Aim of the exercise -
In the data that follows, determine how many lines contain the word "editor", and give only that number.

Provided material -
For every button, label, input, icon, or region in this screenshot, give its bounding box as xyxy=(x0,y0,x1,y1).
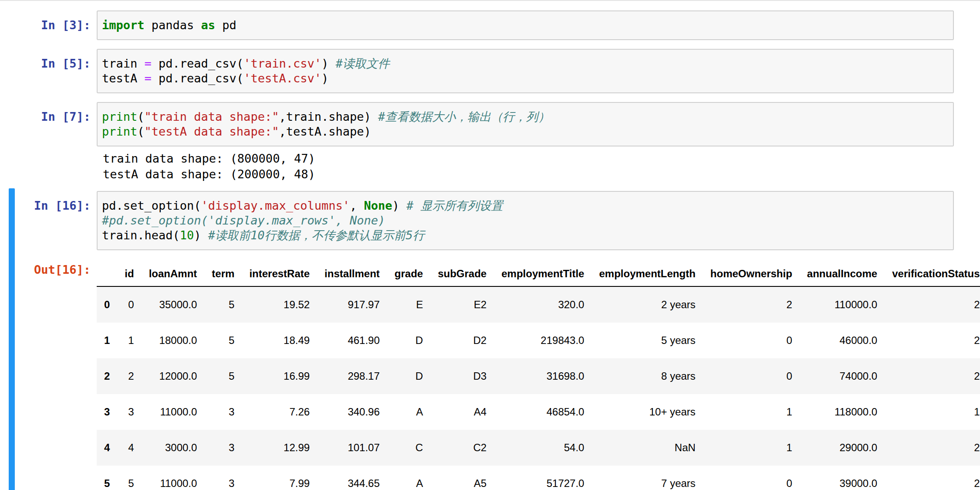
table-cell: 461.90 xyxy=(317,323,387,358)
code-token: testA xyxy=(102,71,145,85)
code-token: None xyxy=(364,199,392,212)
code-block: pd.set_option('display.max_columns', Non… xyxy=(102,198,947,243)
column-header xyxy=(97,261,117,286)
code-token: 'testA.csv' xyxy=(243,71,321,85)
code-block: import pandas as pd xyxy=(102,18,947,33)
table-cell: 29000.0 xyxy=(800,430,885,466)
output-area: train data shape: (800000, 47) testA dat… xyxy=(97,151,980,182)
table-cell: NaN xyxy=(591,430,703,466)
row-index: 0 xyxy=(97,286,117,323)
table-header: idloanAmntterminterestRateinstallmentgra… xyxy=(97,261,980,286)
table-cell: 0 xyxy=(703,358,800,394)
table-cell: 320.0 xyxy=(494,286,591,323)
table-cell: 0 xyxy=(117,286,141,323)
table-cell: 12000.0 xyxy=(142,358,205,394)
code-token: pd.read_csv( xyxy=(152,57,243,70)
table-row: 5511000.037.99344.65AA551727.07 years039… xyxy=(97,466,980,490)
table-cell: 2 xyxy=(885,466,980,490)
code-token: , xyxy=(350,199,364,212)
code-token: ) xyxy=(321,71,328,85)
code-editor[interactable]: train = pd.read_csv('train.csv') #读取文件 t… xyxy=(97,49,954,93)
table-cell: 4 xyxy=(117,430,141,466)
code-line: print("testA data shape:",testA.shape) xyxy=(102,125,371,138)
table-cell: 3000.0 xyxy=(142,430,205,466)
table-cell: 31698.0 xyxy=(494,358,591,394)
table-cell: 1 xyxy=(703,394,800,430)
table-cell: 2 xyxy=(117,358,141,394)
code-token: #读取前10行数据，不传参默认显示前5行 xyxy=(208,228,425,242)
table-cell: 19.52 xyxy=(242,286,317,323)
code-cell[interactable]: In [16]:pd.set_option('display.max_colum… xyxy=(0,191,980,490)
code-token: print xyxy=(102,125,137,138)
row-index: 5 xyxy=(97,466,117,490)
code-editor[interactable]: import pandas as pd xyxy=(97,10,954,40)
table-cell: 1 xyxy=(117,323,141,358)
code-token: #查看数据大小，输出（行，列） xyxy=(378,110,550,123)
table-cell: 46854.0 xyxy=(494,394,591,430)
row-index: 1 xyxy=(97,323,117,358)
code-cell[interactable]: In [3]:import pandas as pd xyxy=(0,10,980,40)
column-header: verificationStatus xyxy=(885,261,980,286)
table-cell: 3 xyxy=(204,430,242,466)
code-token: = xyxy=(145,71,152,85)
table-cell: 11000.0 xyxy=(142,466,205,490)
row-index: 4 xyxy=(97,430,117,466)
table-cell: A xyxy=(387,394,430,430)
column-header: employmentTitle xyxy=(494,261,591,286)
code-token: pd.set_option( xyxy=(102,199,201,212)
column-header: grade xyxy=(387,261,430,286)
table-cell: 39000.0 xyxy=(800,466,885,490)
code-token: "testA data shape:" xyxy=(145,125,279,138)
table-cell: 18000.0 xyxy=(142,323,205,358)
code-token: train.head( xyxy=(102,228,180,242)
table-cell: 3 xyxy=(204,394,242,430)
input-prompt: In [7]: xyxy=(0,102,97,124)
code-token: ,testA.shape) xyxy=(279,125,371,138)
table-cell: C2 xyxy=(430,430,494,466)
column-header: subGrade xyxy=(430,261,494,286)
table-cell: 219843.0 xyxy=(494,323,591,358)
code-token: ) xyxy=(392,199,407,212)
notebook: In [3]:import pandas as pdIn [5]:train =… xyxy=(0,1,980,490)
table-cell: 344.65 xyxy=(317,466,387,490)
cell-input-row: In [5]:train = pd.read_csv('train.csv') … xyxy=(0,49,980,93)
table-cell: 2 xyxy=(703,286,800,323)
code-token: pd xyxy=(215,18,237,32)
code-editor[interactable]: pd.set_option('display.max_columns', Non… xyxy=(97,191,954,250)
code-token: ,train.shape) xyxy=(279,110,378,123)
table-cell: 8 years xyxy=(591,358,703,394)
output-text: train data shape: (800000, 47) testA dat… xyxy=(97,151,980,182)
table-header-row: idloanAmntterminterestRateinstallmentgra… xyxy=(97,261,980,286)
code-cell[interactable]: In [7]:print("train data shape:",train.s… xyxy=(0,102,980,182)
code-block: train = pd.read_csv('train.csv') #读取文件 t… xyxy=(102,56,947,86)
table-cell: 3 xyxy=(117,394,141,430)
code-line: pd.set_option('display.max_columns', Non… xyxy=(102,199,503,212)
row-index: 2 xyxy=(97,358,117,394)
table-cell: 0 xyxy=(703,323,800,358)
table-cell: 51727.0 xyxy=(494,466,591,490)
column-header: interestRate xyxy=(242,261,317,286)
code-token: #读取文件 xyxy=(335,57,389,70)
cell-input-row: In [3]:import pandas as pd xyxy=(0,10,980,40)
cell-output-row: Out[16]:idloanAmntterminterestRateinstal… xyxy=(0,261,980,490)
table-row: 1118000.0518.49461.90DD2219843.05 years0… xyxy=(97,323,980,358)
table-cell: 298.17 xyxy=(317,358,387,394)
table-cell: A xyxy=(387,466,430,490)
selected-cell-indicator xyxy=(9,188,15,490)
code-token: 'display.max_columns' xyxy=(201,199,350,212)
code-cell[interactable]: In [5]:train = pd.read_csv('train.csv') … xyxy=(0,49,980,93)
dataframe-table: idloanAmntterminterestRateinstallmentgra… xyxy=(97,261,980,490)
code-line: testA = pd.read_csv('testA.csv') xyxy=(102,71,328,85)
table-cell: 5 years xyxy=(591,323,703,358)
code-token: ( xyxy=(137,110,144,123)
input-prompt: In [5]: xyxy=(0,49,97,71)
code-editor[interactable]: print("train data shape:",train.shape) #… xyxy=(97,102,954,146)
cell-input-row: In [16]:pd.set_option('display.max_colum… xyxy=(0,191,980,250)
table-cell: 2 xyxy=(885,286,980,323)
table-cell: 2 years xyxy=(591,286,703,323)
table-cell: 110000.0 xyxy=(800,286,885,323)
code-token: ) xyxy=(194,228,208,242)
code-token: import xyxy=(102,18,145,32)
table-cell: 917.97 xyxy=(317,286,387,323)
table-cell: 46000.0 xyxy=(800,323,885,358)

Answer for this exercise -
4